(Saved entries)

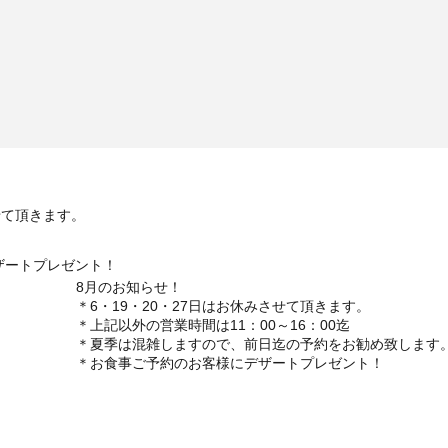
させて頂きます。
ザートプレゼント！
8月のお知らせ！
＊6・19・20・27日はお休みさせて頂きます。
＊上記以外の営業時間は11：00～16：00迄
＊夏季は混雑しますので、前日迄の予約をお勧め致します
＊お食事ご予約のお客様にデザートプレゼント！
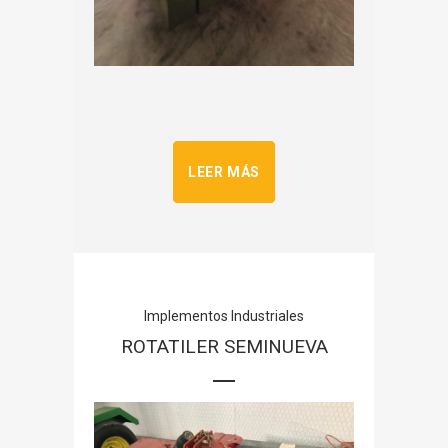
LEER MÁS
Implementos Industriales
ROTATILER SEMINUEVA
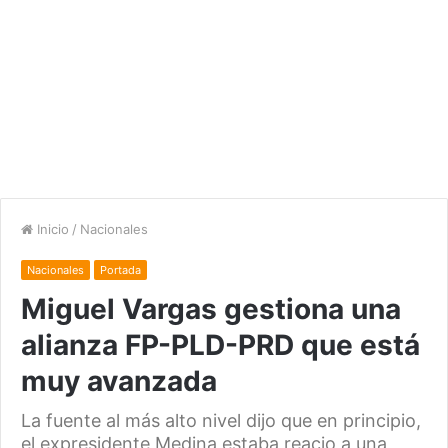
Inicio
/
Nacionales
Nacionales
Portada
Miguel Vargas gestiona una
alianza FP-PLD-PRD que está
muy avanzada
La fuente al más alto nivel dijo que en principio,
el expresidente Medina estaba reacio a una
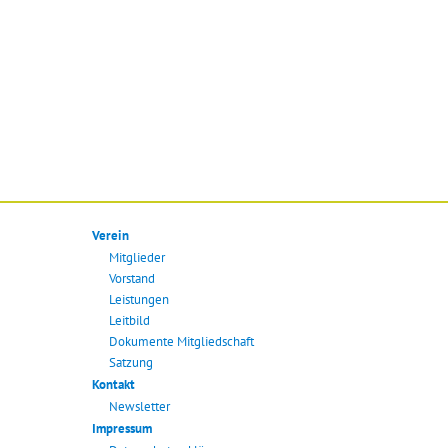
Verein
Mitglieder
Vorstand
Leistungen
Leitbild
Dokumente Mitgliedschaft
Satzung
Kontakt
Newsletter
Impressum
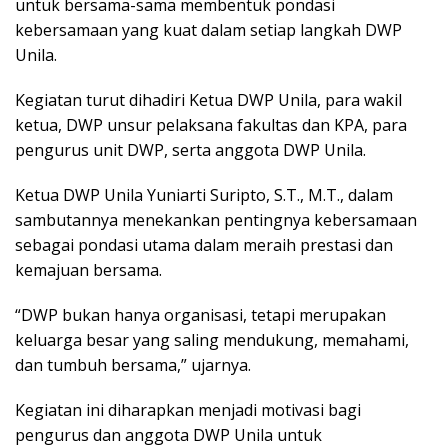
untuk bersama-sama membentuk pondasi
kebersamaan yang kuat dalam setiap langkah DWP
Unila.
Kegiatan turut dihadiri Ketua DWP Unila, para wakil
ketua, DWP unsur pelaksana fakultas dan KPA, para
pengurus unit DWP, serta anggota DWP Unila.
Ketua DWP Unila Yuniarti Suripto, S.T., M.T., dalam
sambutannya menekankan pentingnya kebersamaan
sebagai pondasi utama dalam meraih prestasi dan
kemajuan bersama.
“DWP bukan hanya organisasi, tetapi merupakan
keluarga besar yang saling mendukung, memahami,
dan tumbuh bersama,” ujarnya.
Kegiatan ini diharapkan menjadi motivasi bagi
pengurus dan anggota DWP Unila untuk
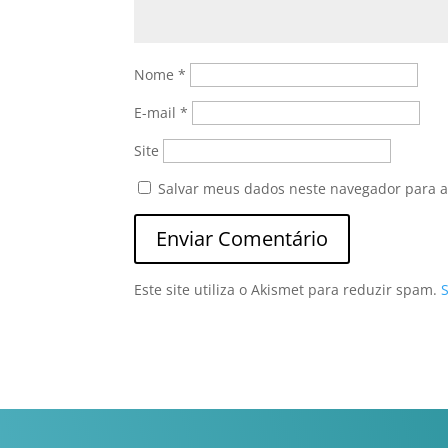
Nome
*
E-mail
*
Site
Salvar meus dados neste navegador para a
Este site utiliza o Akismet para reduzir spam.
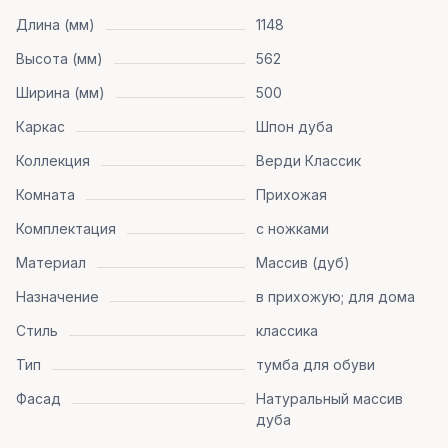
Длина (мм)
1148
Высота (мм)
562
Ширина (мм)
500
Каркас
Шпон дуба
Коллекция
Верди Классик
Комната
Прихожая
Комплектация
с ножками
Материал
Массив (дуб)
Назначение
в прихожую; для дома
Стиль
классика
Тип
тумба для обуви
Фасад
Натуральный массив
дуба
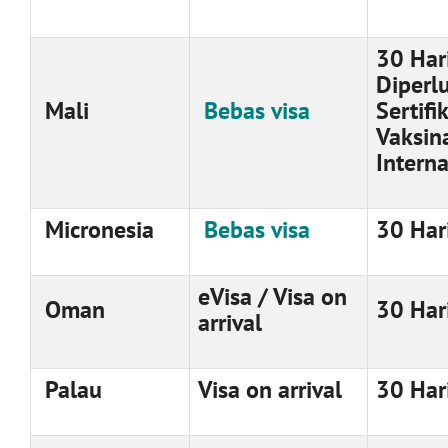
30 Hari
Diperl
Mali
Bebas visa
Sertifi
Vaksin
Interna
Micronesia
Bebas visa
30 Har
eVisa / Visa on
Oman
30 Har
arrival
Palau
Visa on arrival
30 Har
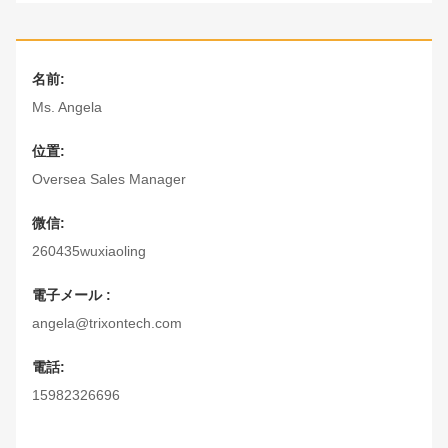
名前:
Ms. Angela
位置:
Oversea Sales Manager
微信:
260435wuxiaoling
電子メール :
angela@trixontech.com
電話:
15982326696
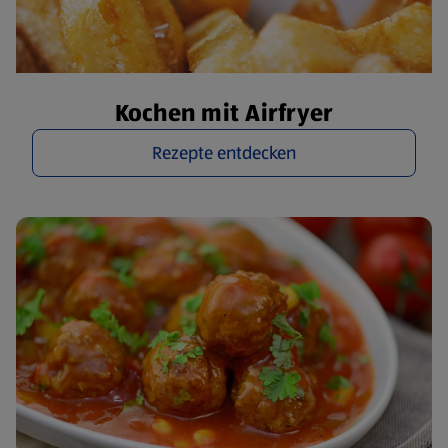
Kochen mit Airfryer
Rezepte entdecken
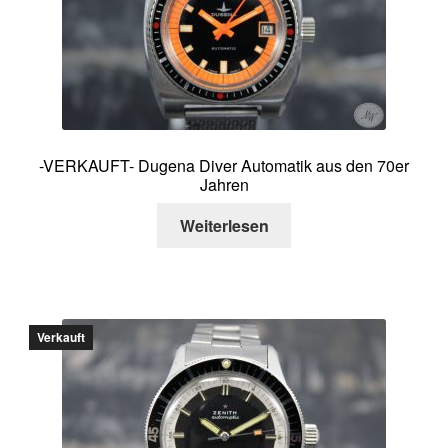
-VERKAUFT- Dugena Diver Automatik aus den 70er
Jahren
Weiterlesen
Verkauft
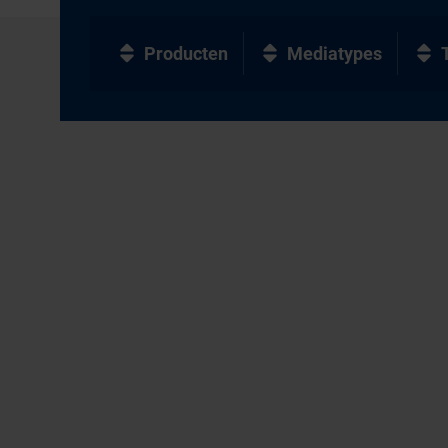
Producten
Mediatypes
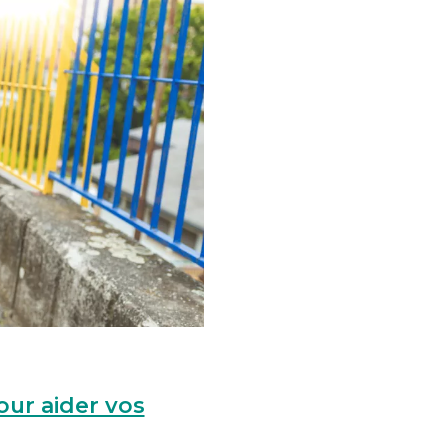
our aider vos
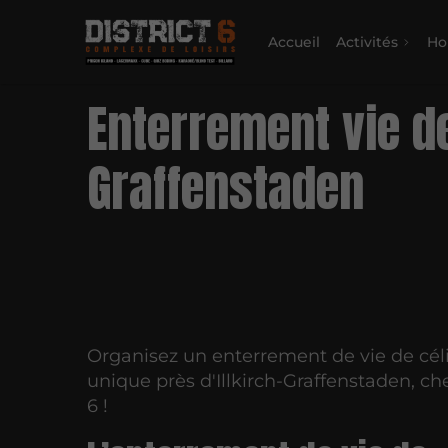
Accueil
Activités
Ho
Enterrement vie de
Graffenstaden
Organisez un enterrement de vie de cél
unique près d'Illkirch-Graffenstaden, che
6 !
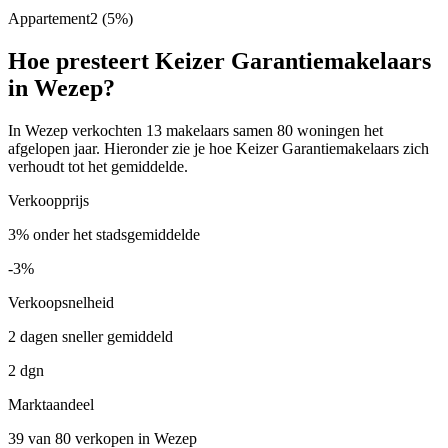
Appartement
2
(5%)
Hoe presteert Keizer Garantiemakelaars
in Wezep?
In Wezep verkochten 13 makelaars samen 80 woningen het
afgelopen jaar. Hieronder zie je hoe Keizer Garantiemakelaars zich
verhoudt tot het gemiddelde.
Verkoopprijs
3% onder het stadsgemiddelde
-3%
Verkoopsnelheid
2 dagen sneller gemiddeld
2 dgn
Marktaandeel
39 van 80 verkopen in Wezep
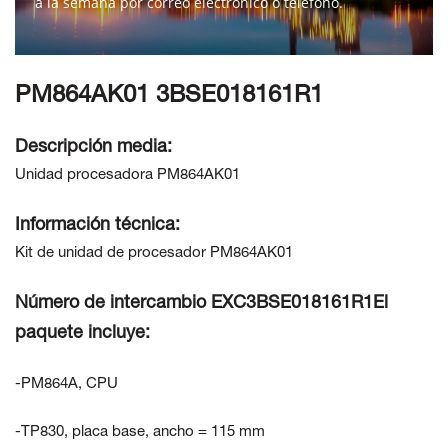
a la semana por correo electrónico o teléfono.
CONTÁCTENOS
PM864AK01 3BSE018161R1
Descripción media:
Unidad procesadora PM864AK01
Información técnica:
Kit de unidad de procesador PM864AK01
Número de intercambio EXC3BSE018161R1El
paquete incluye:
-PM864A, CPU
-TP830, placa base, ancho = 115 mm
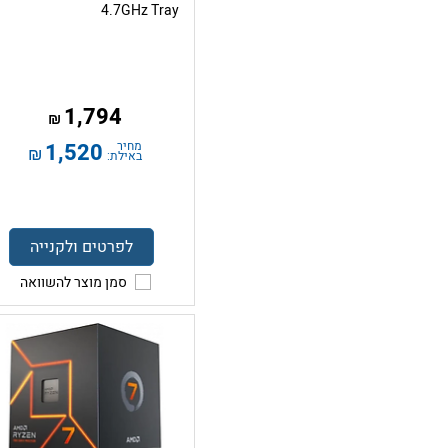
4.7GHz Tray
1,794
₪
מחיר
1,520
₪
באילת:
לפרטים ולקנייה
סמן מוצר להשוואה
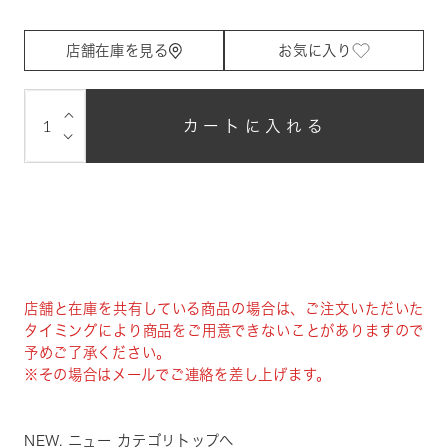
店舗在庫を見る
お気に入り
⌵
カートに入れる
⌵
店舗と在庫を共有している商品の場合は、ご注文いただいた
タイミングにより商品をご用意できないことがありますので
予めご了承ください。
※その場合はメールでご連絡を差し上げます。
NEW. ニュー カテゴリトップへ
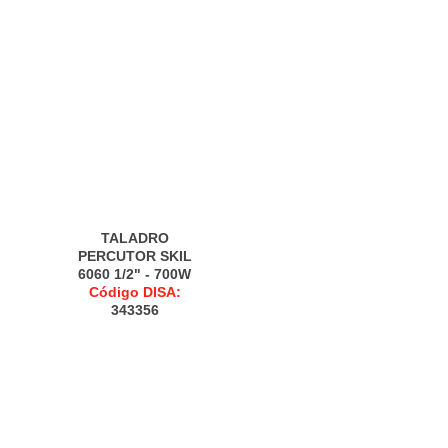
TALADRO
PERCUTOR SKIL
6060 1/2" - 700W
Código DISA:
343356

*ABOUT THIS TASK*: Using the entries above, transcribe every line from the line containing "eVisa / Visa on" through the line containing "Kit de unidad de procesador PM864AK01". Do not copy pictures.

*RESPONSE*:
eVisa / Visa on
Oman
30 Har
arrival
Palau
Visa on arrival
30 Har
名前:
Ms. Angela
位置:
Oversea Sales Manager
微信:
260435wuxiaoling
電子メール :
angela@trixontech.com
電話:
15982326696
Kochen mit Airfryer
Rezepte entdecken
-VERKAUFT- Dugena Diver Automatik aus den 70er
Jahren
Weiterlesen
Verkauft
Producten
Mediatypes
our aider vos
Accueil
Activités
Ho
Enterrement vie de
Graffenstaden
Organisez un enterrement de vie de cél
unique près d'Illkirch-Graffenstaden, che
6 !
Appartement
2
(5%)
Hoe presteert Keizer Garantiemakelaars
in Wezep?
In Wezep verkochten 13 makelaars samen 80 woningen het
afgelopen jaar. Hieronder zie je hoe Keizer Garantiemakelaars zich
verhoudt tot het gemiddelde.
Verkoopprijs
3% onder het stadsgemiddelde
-3%
Verkoopsnelheid
2 dagen sneller gemiddeld
2 dgn
Marktaandeel
39 van 80 verkopen in Wezep
a la semana por correo electrónico o teléfono.
CONTÁCTENOS
PM864AK01 3BSE018161R1
Descripción media:
Unidad procesadora PM864AK01
Información técnica:
Kit de unidad de procesador PM864AK01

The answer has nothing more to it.